Hedge Your Bets on Deckers Outdoor

Analysts can't seem to get a bead on what DECK is about to report

   
Hedge Your Bets on Deckers Outdoor

Designer footwear manufacturer Deckers Outdoor (NASDAQ:DECK) is headed toward a rather important fourth-quarter earnings report after the close this afternoon. The company’s flagship product line, UGG boots, seasonally sell best in winter months, meaning investors will be paying particularly close attention to tonight’s report for any signs of weakness.

With the exception of the Northeast, most of the U.S. experienced an unseasonably warm winter — a fact that could potentially impact UGG sales. However, even the brokerage community is split on the potential impact of weather on prior quarter sales.

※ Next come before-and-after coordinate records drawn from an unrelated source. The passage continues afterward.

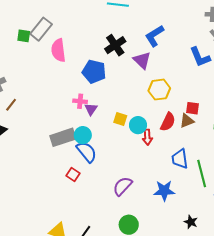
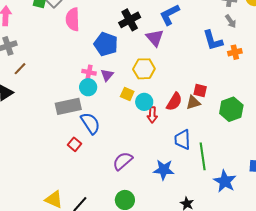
yellow hexagon: (159, 90) -> (144, 69), moved
purple triangle: (91, 109) -> (107, 75), moved
cyan circle: (83, 135) -> (88, 87), moved

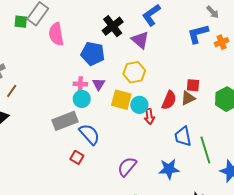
blue L-shape: (213, 40) -> (198, 34), turned 100
yellow square: (127, 94) -> (121, 100), size x1.5

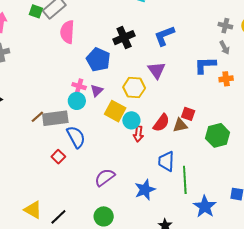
purple triangle: (140, 40) -> (157, 70), moved
brown line: (12, 91) -> (37, 117), moved
blue star: (169, 169) -> (145, 190), turned -30

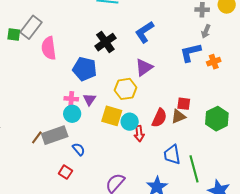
gray arrow: (225, 48) -> (206, 31), turned 64
purple triangle: (157, 70) -> (144, 67), turned 42
blue semicircle: (76, 137) -> (79, 149), size x0.6

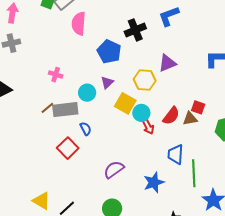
blue L-shape: (144, 32) -> (169, 16), moved
pink cross: (71, 99) -> (56, 75), moved
red arrow: (139, 134) -> (148, 127), turned -35
red square: (65, 172) -> (68, 148), size x1.5

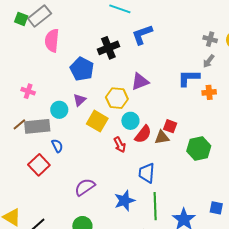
cyan circle: (141, 113) -> (130, 121), moved
green line: (194, 173) -> (155, 206), moved

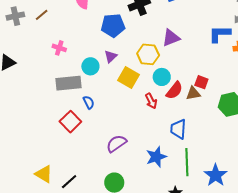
blue pentagon: (82, 69) -> (113, 25), turned -30
brown line: (19, 124) -> (42, 15), moved

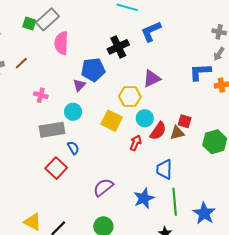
purple triangle: (111, 56) -> (79, 85), moved
red arrow: (151, 101) -> (136, 143), turned -126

For instance, Wedbush recently downgraded DECK to “neutral” from “outperform,” citing valuation and guidance concerns, while Jefferies raised its price target to $60 from $50 on the belief that the UGG brand is still a “winter staple.”

If you thought you would find some clarity in Deckers’ consensus earnings outlook, think again. Currently, Wall Street is expecting a profit of $2.61, versus Deckers’ guidance of $2.73 per share offered during the company’s third-quarter earnings report. Muddying the waters further, EarningsWhisper.com reports that Deckers’ Q4 whisper number rests at $2.82 per share.

Looking at revenue expectations, analysts are anticipating sales of $623.02 million, compared to Deckers’ guidance of $640.08 million.

Even the brokerage community’s ratings offer up a mixed outlook on DECK. Specifically, data from Thomson/First Call reveal eight “buy” ratings compared to eight “holds” and one “sell” rating. Meanwhile, the 12-month consensus price target for DECK rests at $43.87, a mere 8% premium to yesterday’s close.

Short sellers, on the other hand, have been pretty blatant in expressing their opinion on DECK shares. Despite an 8% decline in short interest, a whopping 43% of DECK’s float (or shares available for public trading) remains sold short. If the company were to post strong earnings and reassure investors with solid guidance, it could create a significant short-squeeze situation.

However, options activity hints that either short sellers are buying calls to hedge against a post-earnings rally, or that options traders are considerably bullish on DECK in their own right. Specifically, the March/April put/call open interest ratio currently rests at 0.53, with call open interest nearly doubling put open interest in the front two months of options.

Taking a closer look at March options reveals that implieds have priced in a post earnings move in excess of 17% for DECK. With the stock currently pinned between its 50-day and 200-day moving averages, it’s almost temping to sell option premium ahead of tonight’s quarterly report. But only “almost.” DECK has a history of sizable post earnings moves … and unless you position your trade correctly, a premium selling strategy on DECK could lead to sizable losses.

Instead, traders looking to position themselves ahead of DECK’s quarterly report will be better off picking indirectly and utilizing a spread strategy to lower their risk on the trade. With indications that UGG sales might have been a bit weaker last quarter due to warmer weather, and with guidance up in the air for many retailers, I’m leaning toward an April 35/40 bear put spread.

Skittish investors might want to wait until after the report to enter a position, but if you can handle the risk, the April 35/40 put spread was offered at $2.35, or $235 per pair of contracts, at the close of trading Wednesday. Breakeven lies at $37.65, while a maximum profit of $2.65, or $265 per pair of contracts, can be had if DECK closes at or below $35 when April options expire.

As of this writing, Joseph Hargett did not hold a position in any of the aforementioned securities.